Et sur scène, me direz-vous, comment se défendent-ils nos quatre lascars ? Car oui, l’ami Xavier Chezleprêtre ne m’a pas seulement envoyé l’album pour revue. Il m’a également invité à la « release party » du nouvel opus. C’était le 29 février au studio de l’Ermitage à Paris. Arrivé, je suis tristement surpris d’être pratiquement le seul (j’arrive cinq minutes avant le début), mais agréablement surpris d’entendre Mulatu Astatke (quelle culture, ce Lucas !) en fond sonore. La salle ne se remplira guère par la suite (une trentaine de personnes), la casquette « publicité » de Giorgio n’ayant pas été beaucoup mise à contribution. L’album sera joué au complet, comme il se doit lors d’une release party. Quelques couacs émailleront le concert (les loops, les basses et les nappes – « c’est quoi les nappes » entend-on dans la salle ? – ne suivant pas le rythme). Mais ces incidents rendront le concert plus vivant, Giorgio profitant même d’une mise au point de M-Carlos (le pauvre, c’est lui qui a la lourde tâche de reproduire les chœurs et les basses avec son laptop, en plus de son rôle de saxophoniste) pour nous raconter une anecdote. On apprend alors que l’album est le fruit de pièces composées pendant la pandémie de covid, et qu’à l’origine le texte de « Fino A Che Vivrò » était en fait du yaourt (des mots en vrac sans que les phrases n’aient un sens). C’est qu’il manie l’humour avec autant d’adresse que son chant, le bougre ! Couacs et humour à part, le set est d’une grande qualité. Le chant presque sans effort de Giorgio nous subjugue. Dédé nous impressionne par son jeu fluide et sa capacité à jouer sans regarder son instrument (il garde les yeux rivés sur sa partition). Cédric joue de ses claviers avec force humilité et beaucoup de cœur. L’humilité sera néanmoins mise de côté quand viendra ce solo lisztien qui émerveille par sa virtuosité et sa fibre romantique. M-Carlos, après s’être dépatouillé de ses problèmes de laptop (« on joue sans ce truc » dira finalement Dédé), livrera également au cours de la soirée un beau solo qui ne manquera pas d’être acclamé. Giorgio réussira le pari de chanter avec brio le morceau italien sans sa partenaire. Le titre français sera néanmoins joué en compagnie de Juanjo, présent dans la salle.
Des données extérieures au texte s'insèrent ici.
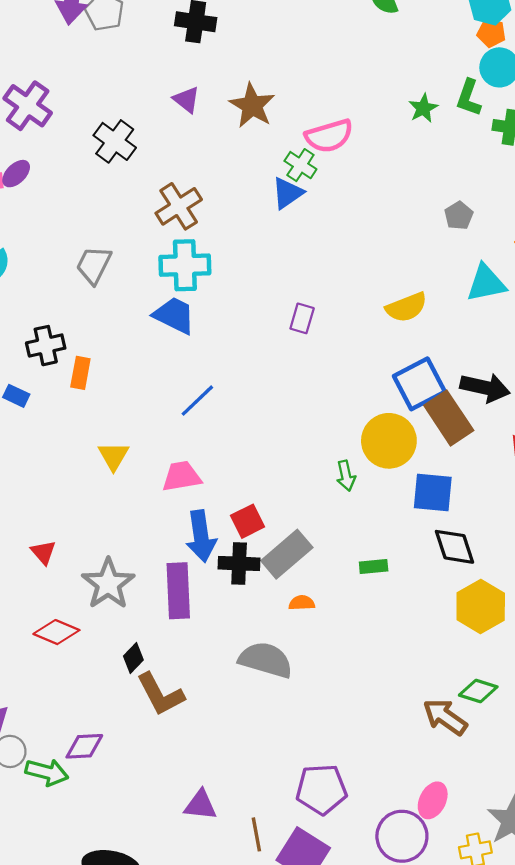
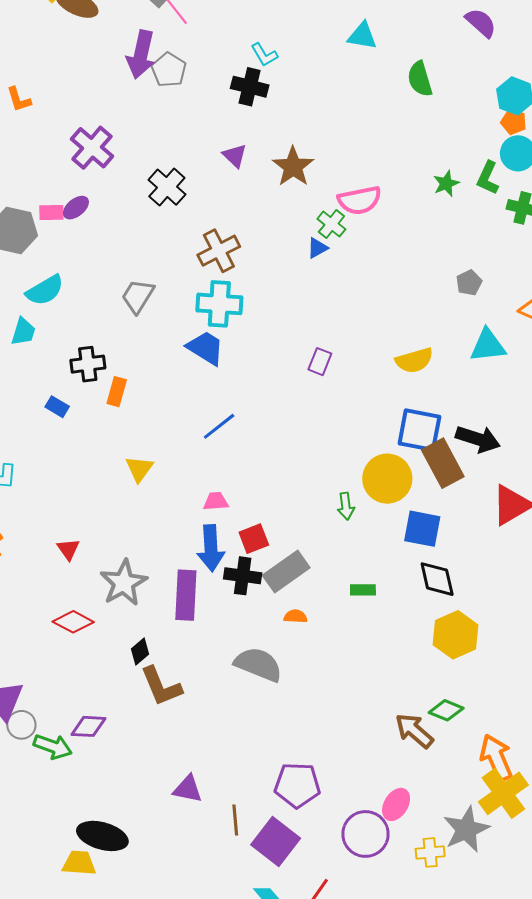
blue triangle: (287, 193) -> (317, 248), size x0.7
blue square: (419, 384) -> (419, 430), turned 33
pink trapezoid: (181, 476) -> (216, 501), moved, size x0.7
On pourra donc non seulement savourer ses notes malicieuses mais également s’amuser de la contorsion de ce petit instrument, se tortillant à la manière d’une chenille.
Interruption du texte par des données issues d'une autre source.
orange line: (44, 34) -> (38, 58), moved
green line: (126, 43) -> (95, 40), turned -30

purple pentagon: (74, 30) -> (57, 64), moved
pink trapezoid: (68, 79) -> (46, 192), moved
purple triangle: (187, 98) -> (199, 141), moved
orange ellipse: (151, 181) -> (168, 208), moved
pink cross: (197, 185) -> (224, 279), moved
Live report Giorgio Alessani Band 3

Avec Xavier, on part sur Steely Dan dans les discussions, et moi je lui parle de TROC (le groupe de Dédé et d’Alex Ligertwood – grand chanteur cet Alex), de Richard Marx dans le grain de voix de Giorgio, et de The Mike Della Bella Project (projet westcoast dont vous pourrez lire ma chronique prochainement). Je passe un bon moment avec nos quatre cavaliers du jazz et de la westcoast. Le public semble apprécier, il l’aidera même à retrouver les paroles de « The Mess We Leave Behind » (c’était apparemment le Mess (bazar en français) dans la tête de Giorgio à ce moment, sic).